Start of DATASET RECORDS
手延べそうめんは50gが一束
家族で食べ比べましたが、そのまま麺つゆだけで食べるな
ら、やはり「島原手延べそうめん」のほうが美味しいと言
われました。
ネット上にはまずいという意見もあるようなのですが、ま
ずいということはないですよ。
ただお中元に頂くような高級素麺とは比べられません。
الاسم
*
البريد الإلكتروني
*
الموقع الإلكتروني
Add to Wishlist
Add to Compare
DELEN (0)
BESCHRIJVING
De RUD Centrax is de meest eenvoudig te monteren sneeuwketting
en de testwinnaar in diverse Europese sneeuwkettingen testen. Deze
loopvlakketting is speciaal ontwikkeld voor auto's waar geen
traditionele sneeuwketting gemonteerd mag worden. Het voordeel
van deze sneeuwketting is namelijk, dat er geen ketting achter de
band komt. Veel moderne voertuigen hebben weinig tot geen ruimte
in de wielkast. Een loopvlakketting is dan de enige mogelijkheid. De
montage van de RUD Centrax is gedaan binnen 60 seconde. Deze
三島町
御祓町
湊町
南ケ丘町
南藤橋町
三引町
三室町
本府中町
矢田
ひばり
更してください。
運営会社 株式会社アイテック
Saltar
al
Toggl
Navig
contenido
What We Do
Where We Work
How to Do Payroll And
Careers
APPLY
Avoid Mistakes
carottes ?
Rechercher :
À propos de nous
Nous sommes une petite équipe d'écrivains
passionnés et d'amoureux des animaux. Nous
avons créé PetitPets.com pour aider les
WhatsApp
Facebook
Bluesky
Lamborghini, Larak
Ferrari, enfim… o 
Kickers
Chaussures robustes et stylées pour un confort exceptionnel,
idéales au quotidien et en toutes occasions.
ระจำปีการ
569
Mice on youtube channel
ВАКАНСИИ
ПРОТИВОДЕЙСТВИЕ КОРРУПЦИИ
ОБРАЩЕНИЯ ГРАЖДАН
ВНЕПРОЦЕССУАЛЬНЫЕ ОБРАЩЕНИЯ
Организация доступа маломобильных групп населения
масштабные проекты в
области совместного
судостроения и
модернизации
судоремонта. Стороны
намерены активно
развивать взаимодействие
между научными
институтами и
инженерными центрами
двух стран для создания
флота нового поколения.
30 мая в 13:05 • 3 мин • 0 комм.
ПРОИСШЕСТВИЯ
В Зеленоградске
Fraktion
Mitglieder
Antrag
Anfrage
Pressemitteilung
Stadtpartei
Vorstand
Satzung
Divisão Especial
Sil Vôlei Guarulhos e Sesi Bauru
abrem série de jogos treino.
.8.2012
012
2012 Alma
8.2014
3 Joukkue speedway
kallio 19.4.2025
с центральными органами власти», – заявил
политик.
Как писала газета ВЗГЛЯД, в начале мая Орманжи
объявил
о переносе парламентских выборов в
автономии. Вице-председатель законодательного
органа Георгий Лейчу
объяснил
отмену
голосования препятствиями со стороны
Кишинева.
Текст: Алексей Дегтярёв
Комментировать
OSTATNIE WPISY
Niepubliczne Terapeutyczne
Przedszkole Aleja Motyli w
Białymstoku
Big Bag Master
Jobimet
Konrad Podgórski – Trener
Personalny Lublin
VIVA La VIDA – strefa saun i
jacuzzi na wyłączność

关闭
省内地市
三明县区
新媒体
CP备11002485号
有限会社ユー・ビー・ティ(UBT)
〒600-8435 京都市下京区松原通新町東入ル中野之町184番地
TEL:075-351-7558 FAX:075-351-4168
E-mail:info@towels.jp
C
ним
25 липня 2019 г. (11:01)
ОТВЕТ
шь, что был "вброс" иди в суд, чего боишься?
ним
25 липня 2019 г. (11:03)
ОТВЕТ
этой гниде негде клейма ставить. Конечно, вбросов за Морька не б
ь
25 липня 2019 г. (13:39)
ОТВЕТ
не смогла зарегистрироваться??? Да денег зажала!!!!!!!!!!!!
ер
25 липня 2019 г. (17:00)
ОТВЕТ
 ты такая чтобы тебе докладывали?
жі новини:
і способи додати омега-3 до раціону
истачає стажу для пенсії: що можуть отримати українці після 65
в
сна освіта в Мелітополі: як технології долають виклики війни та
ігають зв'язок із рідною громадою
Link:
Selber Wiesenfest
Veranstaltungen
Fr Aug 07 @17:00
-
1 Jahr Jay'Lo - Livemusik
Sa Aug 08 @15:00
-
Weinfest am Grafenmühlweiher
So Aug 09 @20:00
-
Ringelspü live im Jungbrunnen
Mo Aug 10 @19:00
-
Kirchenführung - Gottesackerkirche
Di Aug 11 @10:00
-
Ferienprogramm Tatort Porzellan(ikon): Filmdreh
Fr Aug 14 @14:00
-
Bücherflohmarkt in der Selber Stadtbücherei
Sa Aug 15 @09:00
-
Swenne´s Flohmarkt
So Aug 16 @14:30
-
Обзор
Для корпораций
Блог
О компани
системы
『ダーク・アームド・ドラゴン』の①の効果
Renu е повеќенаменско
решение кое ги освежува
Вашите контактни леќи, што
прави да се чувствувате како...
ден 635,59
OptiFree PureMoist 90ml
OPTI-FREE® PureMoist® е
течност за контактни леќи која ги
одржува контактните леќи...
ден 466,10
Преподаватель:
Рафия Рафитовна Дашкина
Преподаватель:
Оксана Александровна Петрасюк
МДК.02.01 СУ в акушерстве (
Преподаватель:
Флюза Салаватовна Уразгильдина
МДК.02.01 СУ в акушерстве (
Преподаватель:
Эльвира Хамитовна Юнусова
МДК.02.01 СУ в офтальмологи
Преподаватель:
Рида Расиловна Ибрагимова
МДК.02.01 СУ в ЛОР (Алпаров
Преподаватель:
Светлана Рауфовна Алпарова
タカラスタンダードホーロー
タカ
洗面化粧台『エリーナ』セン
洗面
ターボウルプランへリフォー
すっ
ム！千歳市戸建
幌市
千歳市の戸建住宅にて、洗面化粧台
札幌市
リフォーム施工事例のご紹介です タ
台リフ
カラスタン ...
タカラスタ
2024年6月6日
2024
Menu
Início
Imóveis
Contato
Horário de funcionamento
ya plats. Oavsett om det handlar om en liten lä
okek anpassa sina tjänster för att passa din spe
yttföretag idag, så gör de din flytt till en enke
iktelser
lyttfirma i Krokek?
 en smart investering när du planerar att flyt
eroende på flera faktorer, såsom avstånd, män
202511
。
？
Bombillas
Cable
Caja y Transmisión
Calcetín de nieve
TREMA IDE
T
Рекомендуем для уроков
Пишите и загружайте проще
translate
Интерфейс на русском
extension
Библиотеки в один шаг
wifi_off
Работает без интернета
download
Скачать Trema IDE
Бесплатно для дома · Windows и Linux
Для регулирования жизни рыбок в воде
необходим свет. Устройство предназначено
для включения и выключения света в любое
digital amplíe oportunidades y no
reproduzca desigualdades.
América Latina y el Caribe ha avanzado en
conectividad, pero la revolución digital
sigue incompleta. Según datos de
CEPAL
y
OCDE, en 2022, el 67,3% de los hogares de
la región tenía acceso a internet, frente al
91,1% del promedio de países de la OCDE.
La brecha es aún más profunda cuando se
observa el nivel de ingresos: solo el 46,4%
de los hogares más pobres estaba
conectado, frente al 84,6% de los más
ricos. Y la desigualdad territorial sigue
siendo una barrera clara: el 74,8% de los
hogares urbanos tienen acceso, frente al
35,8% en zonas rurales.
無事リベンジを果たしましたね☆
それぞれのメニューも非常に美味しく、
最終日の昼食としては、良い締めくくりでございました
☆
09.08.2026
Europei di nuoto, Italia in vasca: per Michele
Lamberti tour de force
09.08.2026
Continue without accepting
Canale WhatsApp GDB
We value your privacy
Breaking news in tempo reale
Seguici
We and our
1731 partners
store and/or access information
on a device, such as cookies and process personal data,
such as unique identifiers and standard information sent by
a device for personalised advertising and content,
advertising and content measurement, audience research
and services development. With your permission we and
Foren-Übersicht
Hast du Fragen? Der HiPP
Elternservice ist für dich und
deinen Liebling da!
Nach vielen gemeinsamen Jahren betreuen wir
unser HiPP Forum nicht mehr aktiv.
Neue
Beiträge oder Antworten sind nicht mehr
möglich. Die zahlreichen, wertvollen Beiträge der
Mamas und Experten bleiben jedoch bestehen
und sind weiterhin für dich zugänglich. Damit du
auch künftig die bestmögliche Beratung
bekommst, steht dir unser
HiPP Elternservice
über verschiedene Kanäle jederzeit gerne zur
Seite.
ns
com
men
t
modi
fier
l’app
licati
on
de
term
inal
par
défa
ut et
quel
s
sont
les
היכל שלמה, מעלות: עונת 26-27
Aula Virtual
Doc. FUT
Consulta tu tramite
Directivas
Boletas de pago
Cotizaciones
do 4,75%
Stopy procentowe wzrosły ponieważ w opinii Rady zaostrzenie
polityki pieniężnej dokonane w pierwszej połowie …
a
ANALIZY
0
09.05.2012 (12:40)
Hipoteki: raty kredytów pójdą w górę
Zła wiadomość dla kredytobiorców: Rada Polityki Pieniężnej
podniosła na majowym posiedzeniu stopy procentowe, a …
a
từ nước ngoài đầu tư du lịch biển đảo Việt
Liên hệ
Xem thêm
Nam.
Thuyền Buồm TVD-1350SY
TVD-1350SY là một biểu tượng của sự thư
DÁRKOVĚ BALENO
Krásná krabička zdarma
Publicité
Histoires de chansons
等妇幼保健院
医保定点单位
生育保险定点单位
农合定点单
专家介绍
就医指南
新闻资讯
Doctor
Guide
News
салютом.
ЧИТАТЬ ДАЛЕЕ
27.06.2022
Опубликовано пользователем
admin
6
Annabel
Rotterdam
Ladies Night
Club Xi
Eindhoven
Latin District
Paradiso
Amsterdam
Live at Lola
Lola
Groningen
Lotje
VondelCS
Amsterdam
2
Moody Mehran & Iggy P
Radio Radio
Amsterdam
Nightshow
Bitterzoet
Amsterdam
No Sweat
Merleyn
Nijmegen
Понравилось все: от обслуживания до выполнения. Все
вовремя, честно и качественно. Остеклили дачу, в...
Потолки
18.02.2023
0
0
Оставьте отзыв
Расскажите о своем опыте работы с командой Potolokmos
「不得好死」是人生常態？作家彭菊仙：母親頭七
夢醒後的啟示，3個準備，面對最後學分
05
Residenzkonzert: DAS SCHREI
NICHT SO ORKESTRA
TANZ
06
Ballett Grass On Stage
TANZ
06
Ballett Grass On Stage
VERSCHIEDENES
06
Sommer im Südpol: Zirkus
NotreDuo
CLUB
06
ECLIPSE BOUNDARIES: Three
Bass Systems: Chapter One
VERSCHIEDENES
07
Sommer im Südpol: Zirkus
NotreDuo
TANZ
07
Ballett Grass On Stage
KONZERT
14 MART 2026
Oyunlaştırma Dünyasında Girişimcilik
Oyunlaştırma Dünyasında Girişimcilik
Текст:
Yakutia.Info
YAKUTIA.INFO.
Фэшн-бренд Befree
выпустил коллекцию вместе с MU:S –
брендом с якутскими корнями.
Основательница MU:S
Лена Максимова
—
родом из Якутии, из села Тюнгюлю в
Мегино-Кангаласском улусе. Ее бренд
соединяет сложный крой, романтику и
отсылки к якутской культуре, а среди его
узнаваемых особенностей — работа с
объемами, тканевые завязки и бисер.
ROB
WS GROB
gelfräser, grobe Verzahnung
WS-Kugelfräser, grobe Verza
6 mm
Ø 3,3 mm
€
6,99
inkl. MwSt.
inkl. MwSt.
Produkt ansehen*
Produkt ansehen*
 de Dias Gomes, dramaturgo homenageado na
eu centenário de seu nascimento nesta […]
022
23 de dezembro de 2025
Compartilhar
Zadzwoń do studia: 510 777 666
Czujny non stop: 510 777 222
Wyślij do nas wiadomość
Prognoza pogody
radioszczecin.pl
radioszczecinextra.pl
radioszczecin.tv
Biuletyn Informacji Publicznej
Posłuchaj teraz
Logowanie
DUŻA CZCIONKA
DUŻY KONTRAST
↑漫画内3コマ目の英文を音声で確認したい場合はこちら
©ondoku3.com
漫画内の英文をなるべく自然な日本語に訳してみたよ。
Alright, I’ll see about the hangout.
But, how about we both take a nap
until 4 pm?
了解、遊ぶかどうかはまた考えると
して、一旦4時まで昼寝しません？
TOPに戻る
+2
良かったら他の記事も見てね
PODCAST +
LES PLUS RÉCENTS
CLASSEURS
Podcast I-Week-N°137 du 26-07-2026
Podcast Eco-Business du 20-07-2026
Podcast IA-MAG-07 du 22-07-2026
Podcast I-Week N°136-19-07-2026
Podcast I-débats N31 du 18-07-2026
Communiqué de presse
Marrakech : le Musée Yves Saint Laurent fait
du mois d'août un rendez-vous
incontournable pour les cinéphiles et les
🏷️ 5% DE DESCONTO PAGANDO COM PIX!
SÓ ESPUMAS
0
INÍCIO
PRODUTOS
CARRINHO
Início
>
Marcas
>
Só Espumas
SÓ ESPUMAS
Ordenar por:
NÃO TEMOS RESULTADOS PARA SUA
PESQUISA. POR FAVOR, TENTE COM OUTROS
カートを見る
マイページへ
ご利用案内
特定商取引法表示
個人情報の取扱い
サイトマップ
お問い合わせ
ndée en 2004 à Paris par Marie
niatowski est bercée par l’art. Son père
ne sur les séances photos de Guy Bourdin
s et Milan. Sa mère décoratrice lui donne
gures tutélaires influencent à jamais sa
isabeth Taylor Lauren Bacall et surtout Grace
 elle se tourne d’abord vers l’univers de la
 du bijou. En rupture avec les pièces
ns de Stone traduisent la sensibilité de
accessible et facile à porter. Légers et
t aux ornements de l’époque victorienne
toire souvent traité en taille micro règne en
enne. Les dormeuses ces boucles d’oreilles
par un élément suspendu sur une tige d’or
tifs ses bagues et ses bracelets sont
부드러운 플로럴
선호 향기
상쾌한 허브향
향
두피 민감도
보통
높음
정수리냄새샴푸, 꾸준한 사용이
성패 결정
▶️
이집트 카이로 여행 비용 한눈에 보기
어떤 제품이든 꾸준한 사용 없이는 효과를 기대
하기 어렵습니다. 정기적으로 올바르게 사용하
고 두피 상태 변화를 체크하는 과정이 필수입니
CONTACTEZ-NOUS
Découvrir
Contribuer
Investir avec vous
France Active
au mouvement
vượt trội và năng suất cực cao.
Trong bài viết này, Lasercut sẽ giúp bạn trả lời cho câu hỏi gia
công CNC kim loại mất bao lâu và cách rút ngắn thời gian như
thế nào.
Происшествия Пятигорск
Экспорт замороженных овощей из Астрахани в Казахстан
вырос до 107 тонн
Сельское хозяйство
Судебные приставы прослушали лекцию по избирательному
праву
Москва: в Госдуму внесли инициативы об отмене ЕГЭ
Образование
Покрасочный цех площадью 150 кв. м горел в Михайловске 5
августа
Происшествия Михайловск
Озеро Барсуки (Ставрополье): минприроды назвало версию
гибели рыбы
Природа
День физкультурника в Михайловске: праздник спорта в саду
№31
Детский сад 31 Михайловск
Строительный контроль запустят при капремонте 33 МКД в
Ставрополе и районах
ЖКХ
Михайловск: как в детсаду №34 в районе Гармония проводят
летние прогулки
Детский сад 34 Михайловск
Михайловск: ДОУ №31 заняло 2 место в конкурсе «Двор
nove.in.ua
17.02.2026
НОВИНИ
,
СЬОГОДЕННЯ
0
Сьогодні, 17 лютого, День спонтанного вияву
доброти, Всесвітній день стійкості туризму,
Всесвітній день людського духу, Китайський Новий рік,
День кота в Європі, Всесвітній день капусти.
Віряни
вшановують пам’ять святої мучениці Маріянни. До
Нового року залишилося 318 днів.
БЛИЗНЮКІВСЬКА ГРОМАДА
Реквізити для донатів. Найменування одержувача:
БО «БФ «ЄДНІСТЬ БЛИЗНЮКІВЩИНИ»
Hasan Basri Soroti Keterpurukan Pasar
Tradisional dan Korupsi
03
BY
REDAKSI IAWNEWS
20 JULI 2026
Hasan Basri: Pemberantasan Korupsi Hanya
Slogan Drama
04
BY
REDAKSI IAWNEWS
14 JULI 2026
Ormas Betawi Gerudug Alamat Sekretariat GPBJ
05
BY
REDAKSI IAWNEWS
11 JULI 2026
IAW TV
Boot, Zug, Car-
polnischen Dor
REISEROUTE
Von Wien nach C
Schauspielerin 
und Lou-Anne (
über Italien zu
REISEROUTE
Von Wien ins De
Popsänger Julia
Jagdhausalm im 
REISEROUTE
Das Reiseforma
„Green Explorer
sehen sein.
End of DATASET RECORDS
EXERCISE REQUIREMENTS |
Of all the entries above, retype exactly the lines from the line with "Эльвира Хамитовна Юнусова" to the line with "Calcetín de nieve", both included, and no others.

OUTPUT OF THE TASK |
Эльвира Хамитовна Юнусова
МДК.02.01 СУ в офтальмологи
Преподаватель:
Рида Расиловна Ибрагимова
МДК.02.01 СУ в ЛОР (Алпаров
Преподаватель:
Светлана Рауфовна Алпарова
タカラスタンダードホーロー
タカ
洗面化粧台『エリーナ』セン
洗面
ターボウルプランへリフォー
すっ
ム！千歳市戸建
幌市
千歳市の戸建住宅にて、洗面化粧台
札幌市
リフォーム施工事例のご紹介です タ
台リフ
カラスタン ...
タカラスタ
2024年6月6日
2024
Menu
Início
Imóveis
Contato
Horário de funcionamento
ya plats. Oavsett om det handlar om en liten lä
okek anpassa sina tjänster för att passa din spe
yttföretag idag, så gör de din flytt till en enke
iktelser
lyttfirma i Krokek?
 en smart investering när du planerar att flyt
eroende på flera faktorer, såsom avstånd, män
202511
。
？
Bombillas
Cable
Caja y Transmisión
Calcetín de nieve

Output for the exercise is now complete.